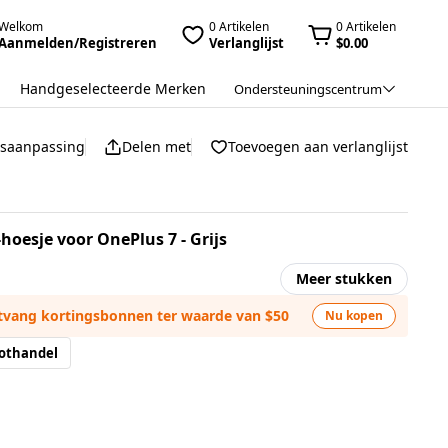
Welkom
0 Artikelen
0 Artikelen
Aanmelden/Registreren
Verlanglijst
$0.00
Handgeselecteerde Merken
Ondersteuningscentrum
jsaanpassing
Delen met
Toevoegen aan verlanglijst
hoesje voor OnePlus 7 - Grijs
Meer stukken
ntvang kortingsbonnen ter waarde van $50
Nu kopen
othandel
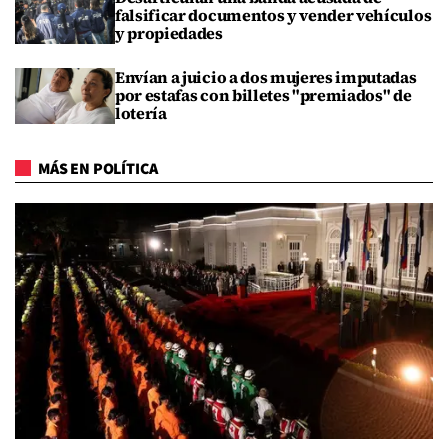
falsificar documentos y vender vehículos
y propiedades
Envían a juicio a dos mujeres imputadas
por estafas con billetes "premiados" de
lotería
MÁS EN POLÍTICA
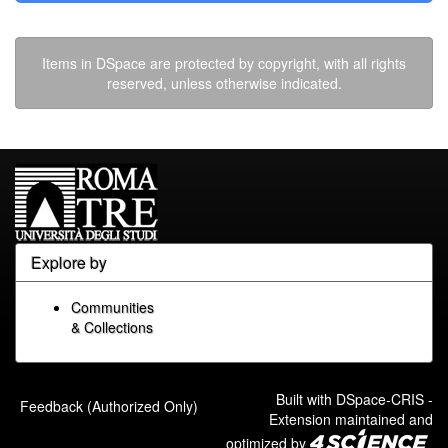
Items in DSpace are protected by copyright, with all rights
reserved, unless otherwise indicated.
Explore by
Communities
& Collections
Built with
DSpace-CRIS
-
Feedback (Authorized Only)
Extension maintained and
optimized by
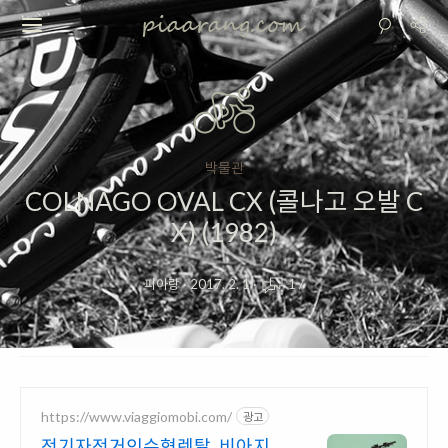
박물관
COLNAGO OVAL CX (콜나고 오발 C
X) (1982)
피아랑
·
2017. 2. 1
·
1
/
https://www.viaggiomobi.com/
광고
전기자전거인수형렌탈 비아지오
------
Aim of the task> Once you find the line that contains "Aanmelden/Registreren", reproduce it and every line after it through the end of the entries above, exactly as written, with no pictures.

Exercise solution>
Aanmelden/Registreren
Verlanglijst
$0.00
Handgeselecteerde Merken
Ondersteuningscentrum
jsaanpassing
Delen met
Toevoegen aan verlanglijst
hoesje voor OnePlus 7 - Grijs
Meer stukken
ntvang kortingsbonnen ter waarde van $50
Nu kopen
othandel
falsificar documentos y vender vehículos
y propiedades
Envían a juicio a dos mujeres imputadas
por estafas con billetes "premiados" de
lotería
MÁS EN POLÍTICA
Items in DSpace are protected by copyright, with all rights
reserved, unless otherwise indicated.
Explore by
Communities
& Collections
Built with
DSpace-CRIS
-
Feedback (Authorized Only)
Extension maintained and
optimized by
박물관
COLNAGO OVAL CX (콜나고 오발 C
X) (1982)
피아랑
·
2017. 2. 1
·
1
/
https://www.viaggiomobi.com/
광고
전기자전거인수형렌탈 비아지오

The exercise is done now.